**Problem statement**
Copy out the lines of the records below, and only those lines, from the one with "Neumitglieder" through the one with "Grüne Links", exactly as they appear.

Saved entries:

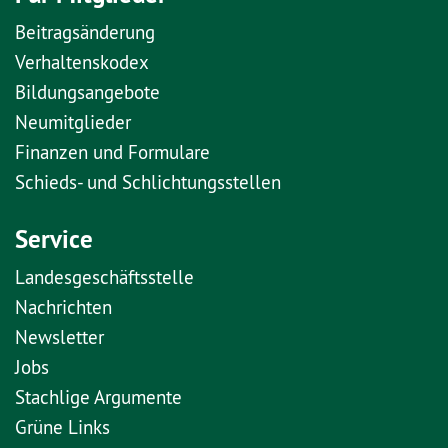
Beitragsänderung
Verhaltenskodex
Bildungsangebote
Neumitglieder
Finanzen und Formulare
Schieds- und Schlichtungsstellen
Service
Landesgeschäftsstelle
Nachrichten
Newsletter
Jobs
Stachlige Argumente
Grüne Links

* * *

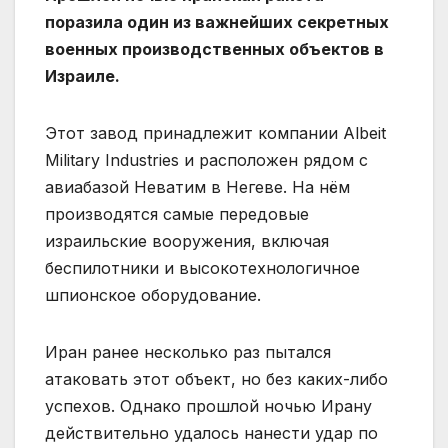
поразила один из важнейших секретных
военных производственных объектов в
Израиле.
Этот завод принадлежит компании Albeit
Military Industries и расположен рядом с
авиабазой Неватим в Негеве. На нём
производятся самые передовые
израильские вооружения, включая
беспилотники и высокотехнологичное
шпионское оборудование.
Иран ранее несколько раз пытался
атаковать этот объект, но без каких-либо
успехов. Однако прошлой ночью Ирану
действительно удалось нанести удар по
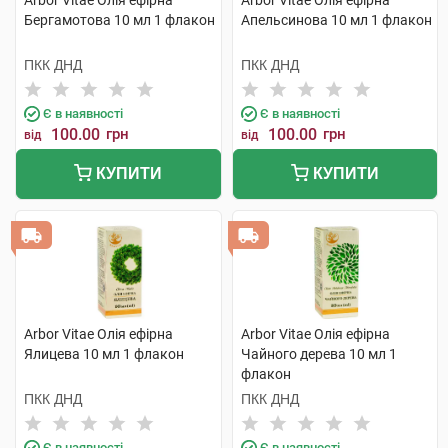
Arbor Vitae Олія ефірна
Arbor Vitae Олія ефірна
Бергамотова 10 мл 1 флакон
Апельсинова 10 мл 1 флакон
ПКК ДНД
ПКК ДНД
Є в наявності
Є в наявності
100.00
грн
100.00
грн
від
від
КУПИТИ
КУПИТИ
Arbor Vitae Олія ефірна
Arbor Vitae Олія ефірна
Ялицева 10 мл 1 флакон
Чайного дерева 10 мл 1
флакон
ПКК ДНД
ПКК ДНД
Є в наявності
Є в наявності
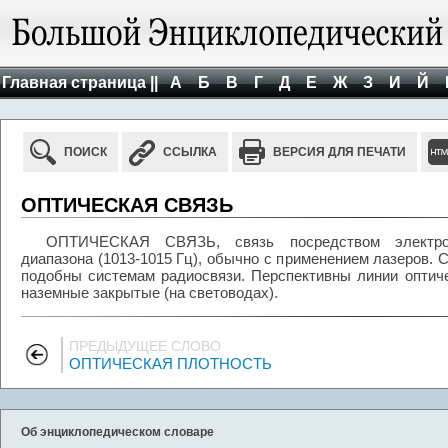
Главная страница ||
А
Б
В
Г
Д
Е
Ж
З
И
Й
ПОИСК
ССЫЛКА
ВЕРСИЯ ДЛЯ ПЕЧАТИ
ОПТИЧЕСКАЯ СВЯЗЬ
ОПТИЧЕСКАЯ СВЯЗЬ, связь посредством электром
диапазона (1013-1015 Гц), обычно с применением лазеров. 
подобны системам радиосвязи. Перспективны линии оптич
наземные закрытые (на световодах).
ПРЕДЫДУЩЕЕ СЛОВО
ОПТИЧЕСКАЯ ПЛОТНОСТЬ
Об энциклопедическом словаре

**Task solution**
Neumitglieder
Finanzen und Formulare
Schieds- und Schlichtungsstellen
Service
Landesgeschäftsstelle
Nachrichten
Newsletter
Jobs
Stachlige Argumente
Grüne Links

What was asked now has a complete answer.